For example, if a project intended to improve a company’s corporate governance practices, a completion report stating that the company implemented 9 of its 16 recommendations (versus a target of 5 recommendations implemented) would be insufficient to enable evaluators to assign a positive rating for the project’s outcome, even though the quantitative target was apparently not only met but exceeded. To judge whether the company has substantially improved its practices (the intended objective), evaluators need to understand the nature of the recommendations implemented and how important they were. Not all recommendations have the same value, nor do all contribute in the same way to improving overall corporate governance; for example, the establishment of an internal audit function reporting to the board, rather than to the management, has a higher impact on overall corporate governance than the disclosure of corporate governance policies on the company’s website. PCRs should include qualitative analysis of this type, or, alternatively, project teams should provide it at the time of IEG validation.
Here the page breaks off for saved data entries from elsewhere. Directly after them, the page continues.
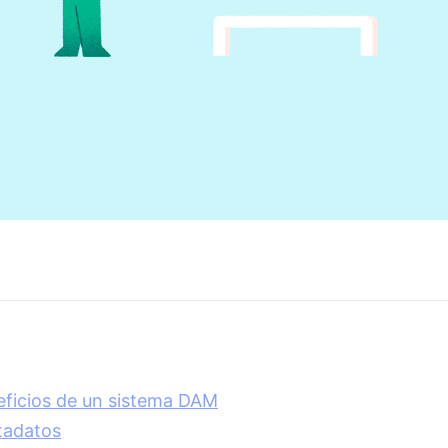
eficios de un sistema DAM
tadatos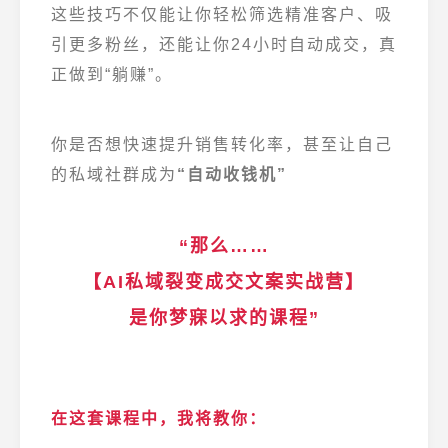
这些技巧不仅能让你轻松筛选精准客户、吸
引更多粉丝，还能让你24小时自动成交，真
正做到“躺赚”。
你是否想快速提升销售转化率，甚至让自己
的私域社群成为
“自动收钱机”
“那么……
【AI私域裂变成交文案实战营】
是你梦寐以求的课程”
在这套课程中，我将教你：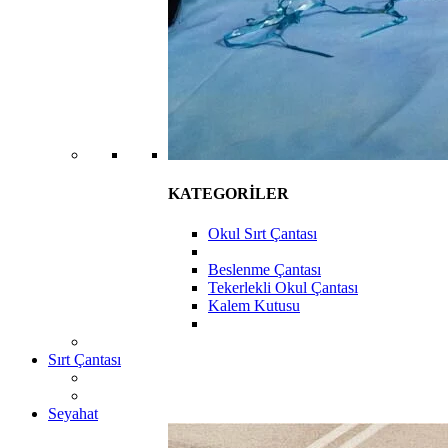
KATEGORİLER
Okul Sırt Çantası
Beslenme Çantası
Tekerlekli Okul Çantası
Kalem Kutusu
Sırt Çantası
Seyahat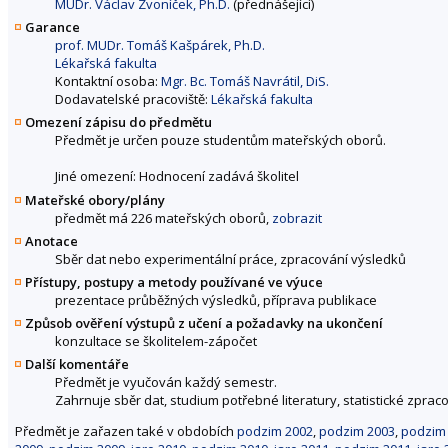
MUDr. Václav Zvoníček, Ph.D.
(přednášející)
Garance
prof. MUDr. Tomáš Kašpárek, Ph.D.
Lékařská fakulta
Kontaktní osoba:
Mgr. Bc. Tomáš Navrátil, DiS.
Dodavatelské pracoviště:
Lékařská fakulta
Omezení zápisu do předmětu
Předmět je určen pouze studentům mateřských oborů.
Jiné omezení: Hodnocení zadává školitel
Mateřské obory/plány
předmět má 226 mateřských oborů,
zobrazit
Anotace
Sběr dat nebo experimentální práce, zpracování výsledků
Přístupy, postupy a metody používané ve výuce
prezentace průběžných výsledků, příprava publikace
Způsob ověření výstupů z učení a požadavky na ukončení
konzultace se školitelem-zápočet
Další komentáře
Předmět je vyučován každý semestr.
Zahrnuje sběr dat, studium potřebné literatury, statistické zpraco
Předmět je zařazen také v obdobích
podzim 2002
,
podzim 2003
,
podzim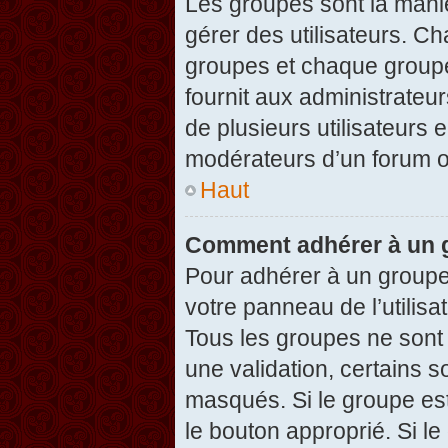
Les groupes sont la maniè
gérer des utilisateurs. Ch
groupes et chaque groupe
fournit aux administrateu
de plusieurs utilisateurs e
modérateurs d’un forum o
Haut
Comment adhérer à un g
Pour adhérer à un groupe,
votre panneau de l’utilisa
Tous les groupes ne son
une validation, certains 
masqués. Si le groupe est
le bouton approprié. Si l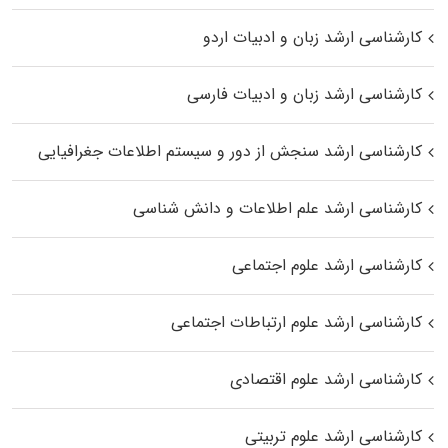
کارشناسی ارشد زبان و ادبیات اردو
کارشناسی ارشد زبان و ادبیات فارسی
کارشناسی ارشد سنجش از دور و سیستم اطلاعات جغرافیایی
کارشناسی ارشد علم اطلاعات و دانش شناسی
کارشناسی ارشد علوم اجتماعی
کارشناسی ارشد علوم ارتباطات اجتماعی
کارشناسی ارشد علوم اقتصادی
کارشناسی ارشد علوم تربیتی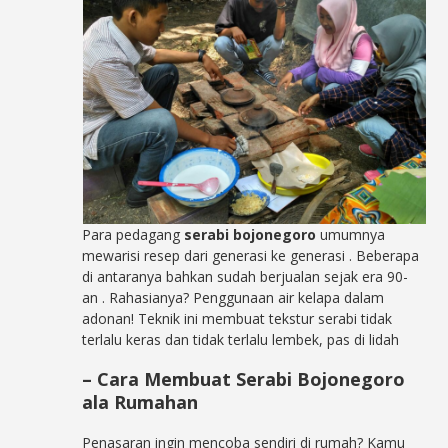
Para pedagang
serabi bojonegoro
umumnya
mewarisi resep dari generasi ke generasi
. Beberapa
di antaranya bahkan sudah berjualan sejak era 90-
an
. Rahasianya? Penggunaan air kelapa dalam
adonan! Teknik ini membuat tekstur serabi tidak
terlalu keras dan tidak terlalu lembek, pas di lidah
– Cara Membuat Serabi Bojonegoro
ala Rumahan
Penasaran ingin mencoba sendiri di rumah? Kamu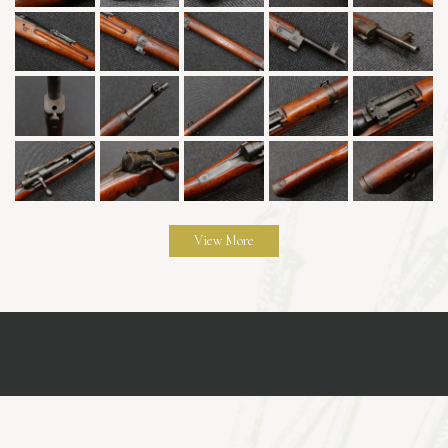
View More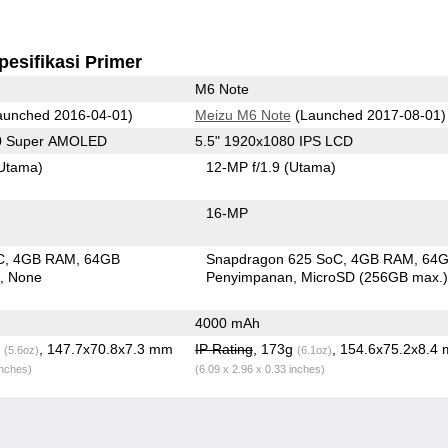
pesifikasi Primer
M6 Note
unched 2016-04-01)
Meizu M6 Note
(Launched 2017-08-01)
80 Super AMOLED
5.5" 1920x1080 IPS LCD
Utama)
12-MP f/1.9
(Utama)
16-MP
C
4GB RAM
64GB
Snapdragon 625 SoC
4GB RAM
64
n
None
Penyimpanan
MicroSD (256GB max.
4000 mAh
g
, 147.7x70.8x7.3 mm
IP Rating
, 173g
, 154.6x75.2x8.4
(5.6oz)
(6.1oz)
inches)
(6.09 x 2.96 x 0.33 inches)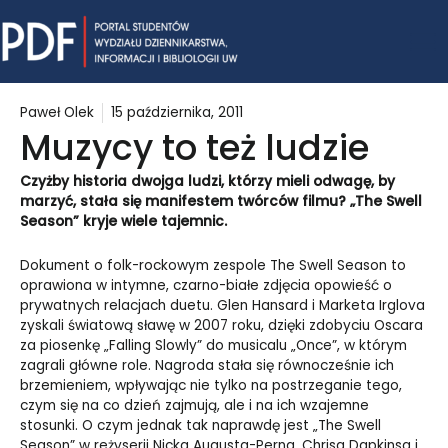
Skip
Mai
to
content
Me
Paweł Olek
15 października, 2011
Muzycy to też ludzie
Czyżby historia dwojga ludzi, którzy mieli odwagę, by
marzyć, stała się manifestem twórców filmu? „The Swell
Season” kryje wiele tajemnic.
Dokument o folk-rockowym zespole The Swell Season to
oprawiona w intymne, czarno-białe zdjęcia opowieść o
prywatnych relacjach duetu. Glen Hansard i Marketa Irglova
zyskali światową sławę w 2007 roku, dzięki zdobyciu Oscara
za piosenkę „Falling Slowly” do musicalu „Once”, w którym
zagrali główne role. Nagroda stała się równocześnie ich
brzemieniem, wpływając nie tylko na postrzeganie tego,
czym się na co dzień zajmują, ale i na ich wzajemne
stosunki. O czym jednak tak naprawdę jest „The Swell
Season” w reżyserii Nicka Augusta-Perna, Chrisa Dapkinsa i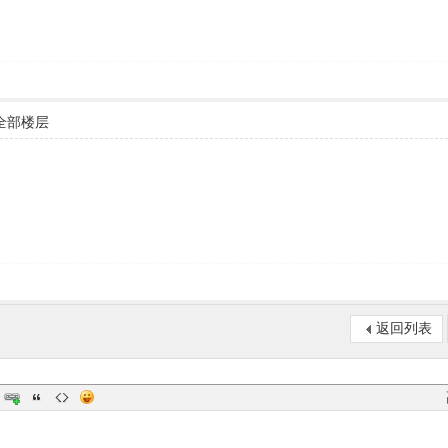
全部楼层
返回列表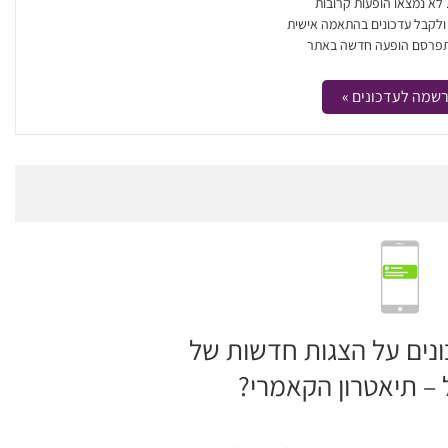
. לא נמצאו הופעות קרובות
 ולקבל עדכונים בהתאמה אישית
פרסם הופעה חדשה באתר
שמה לעדכונים »
ונים על הצגות חדשות של
 – תיאטרון הקאמרי?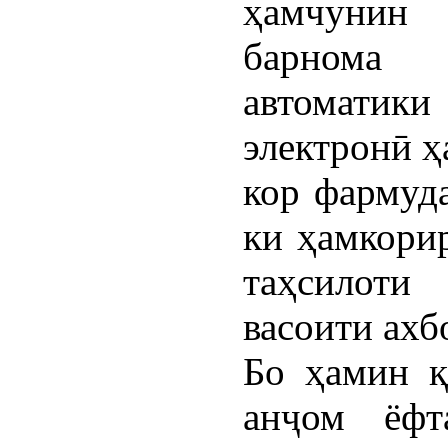
ҳамчунин
барнома
автоматики
электронӣ ҳ
кор фармуд
ки ҳамкори
таҳсилоти
васоити ахб
Бо ҳамин қ
анҷом ёфт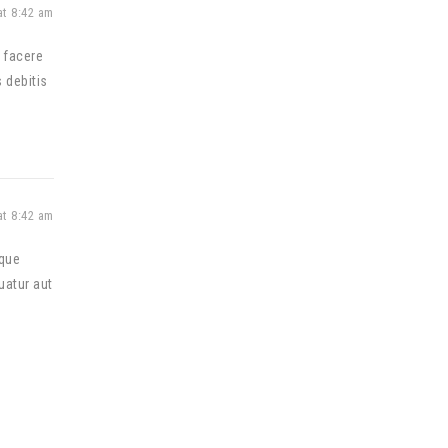
at 8:42 am
 facere
 debitis
at 8:42 am
aque
uatur aut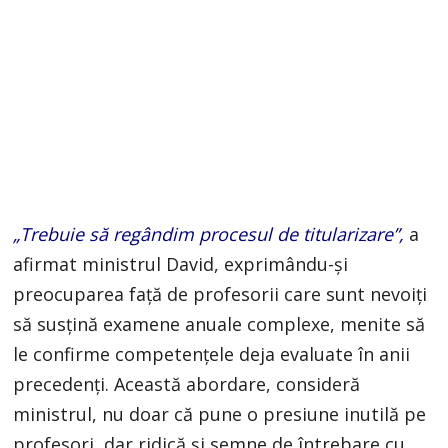
„Trebuie să regândim procesul de titularizare”,
a
afirmat ministrul David, exprimându-și
preocuparea față de profesorii care sunt nevoiți
să susțină examene anuale complexe, menite să
le confirme competențele deja evaluate în anii
precedenți. Această abordare, consideră
ministrul, nu doar că pune o presiune inutilă pe
profesori, dar ridică și semne de întrebare cu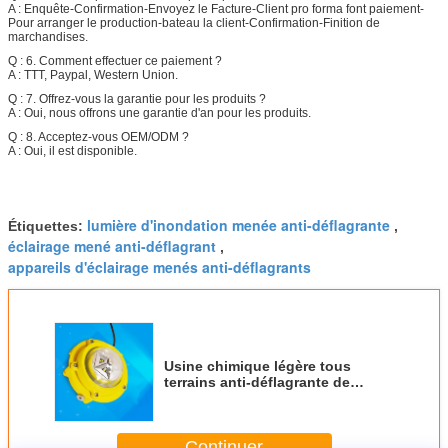
A : Enquête-Confirmation-Envoyez le Facture-Client pro forma font paiement-
Pour arranger le production-bateau la client-Confirmation-Finition de
marchandises.
Q : 6. Comment effectuer ce paiement ?
A : TTT, Paypal, Western Union.
Q : 7. Offrez-vous la garantie pour les produits ?
A : Oui, nous offrons une garantie d'an pour les produits.
Q : 8. Acceptez-vous OEM/ODM ?
A : Oui, il est disponible.
lumière d'inondation menée anti-déflagrante
Étiquettes:
,
éclairage mené anti-déflagrant
,
appareils d'éclairage menés anti-déflagrants
Usine chimique légère tous
terrains anti-déflagrante de
lumière d'industrie d'alliage
d'aluminium
Continuer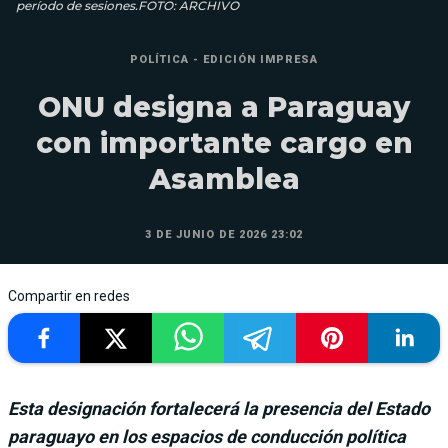
período de sesiones.FOTO: ARCHIVO
POLÍTICA - EDICIÓN IMPRESA
ONU designa a Paraguay
con importante cargo en
Asamblea
3 DE JUNIO DE 2026 23:02
Compartir en redes
Esta designación fortalecerá la presencia del Estado
paraguayo en los espacios de conducción política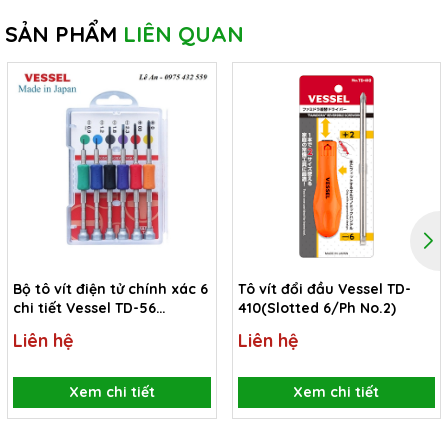
SẢN PHẨM
LIÊN QUAN
Bộ tô vít điện tử chính xác 6
Tô vít đổi đầu Vessel TD-
chi tiết Vessel TD-56
410(Slotted 6/Ph No.2)
(Japan)
Liên hệ
Liên hệ
Xem chi tiết
Xem chi tiết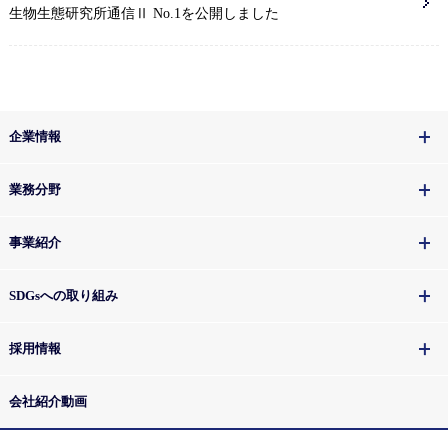
生物生態研究所通信Ⅱ No.1を公開しました
企業情報
業務分野
事業紹介
SDGsへの取り組み
採用情報
会社紹介動画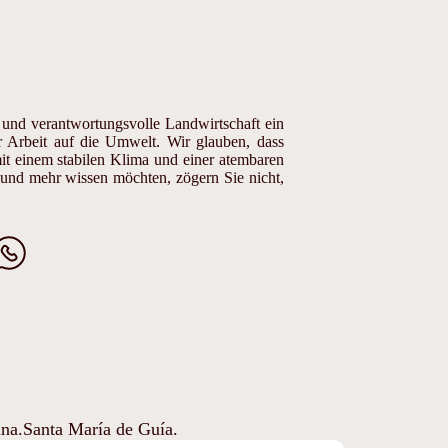
e und verantwortungsvolle Landwirtschaft ein
 Arbeit auf die Umwelt. Wir glauben, dass
it einem stabilen Klima und einer atembaren
 und mehr wissen möchten, zögern Sie nicht,
.
ina.Santa María de Guía.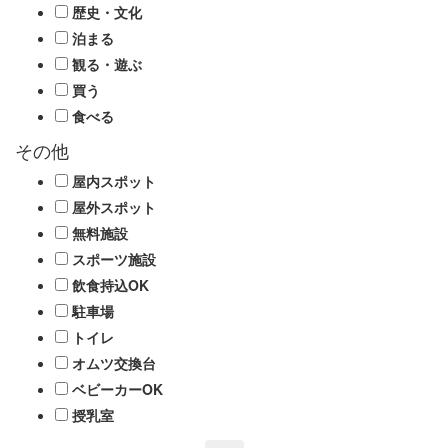
歴史・文化
泊まる
観る・遊ぶ
買う
食べる
その他
屋内スポット
屋外スポット
無料施設
スポーツ施設
飲食持込OK
駐車場
トイレ
オムツ交換台
ベビーカーOK
授乳室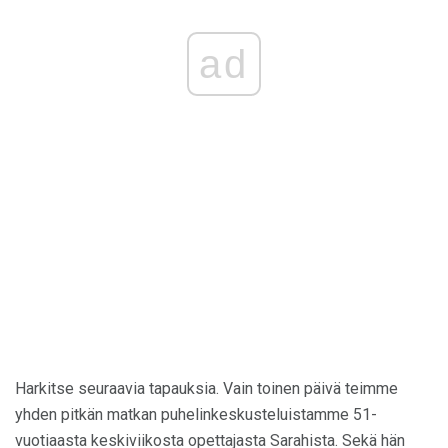
ad
Harkitse seuraavia tapauksia. Vain toinen päivä teimme
yhden pitkän matkan puhelinkeskusteluistamme 51-
vuotiaasta keskiviikosta opettajasta Sarahista. Sekä hän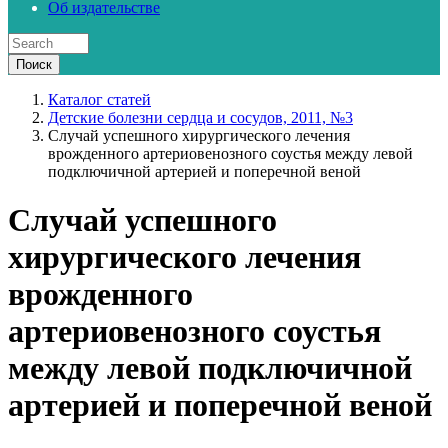
Об издательстве
Каталог статей
Детские болезни сердца и сосудов, 2011, №3
Случай успешного хирургического лечения
врожденного артериовенозного соустья между левой
подключичной артерией и поперечной веной
Случай успешного
хирургического лечения
врожденного
артериовенозного соустья
между левой подключичной
артерией и поперечной веной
For qualitative information to be useful, it must, however, meet minimum quality requirements. For instance, a common question from operational teams is whether client feedback and self-reported data suffice as evidence. IEG accepts client feedback as proof that IFC’s recommendations were implemented, but the feedback must be specific, describing in detail the changes adopted (that is, outcomes), ideally supported by evidence (for example, a copy of internal procedures changed, the setting up of new units, and staff training). Evidence provided by clients might not always be of high quality or comprehensive. Clients sometimes provide only a general statement that “most changes have been implemented.” In such cases, evaluators require more specific evidence. For example, for a project supporting the adoption of energy efficiency measures among private companies, on the evaluator’s request, the project team provided evidence of companies’ investments in energy efficiency machinery that included invoices, installation reports, and technical audits.

Well-structured survey tools are crucial for ensuring reliable client-reported outcomes. When IFC uses client surveys or feedback forms (common when a project is providing advice to a group of clients), evaluators consider the quality of the survey or feedback tool to help determine the reliability of claims. For example, a questionnaire should not include leading questions (such as “Because of the project, what changes has your company introduced?”); instead, open-ended questions (such as “Can you describe changes, if any, that occurred during or after the project, and what may have influenced them?”) provide objective information that has greater reliability for evaluation purposes. In addition, IFC verification of clients’ self-reported changes (that is, project outcomes) is ideal, and project teams perform such verification in selective cases, but it is not common.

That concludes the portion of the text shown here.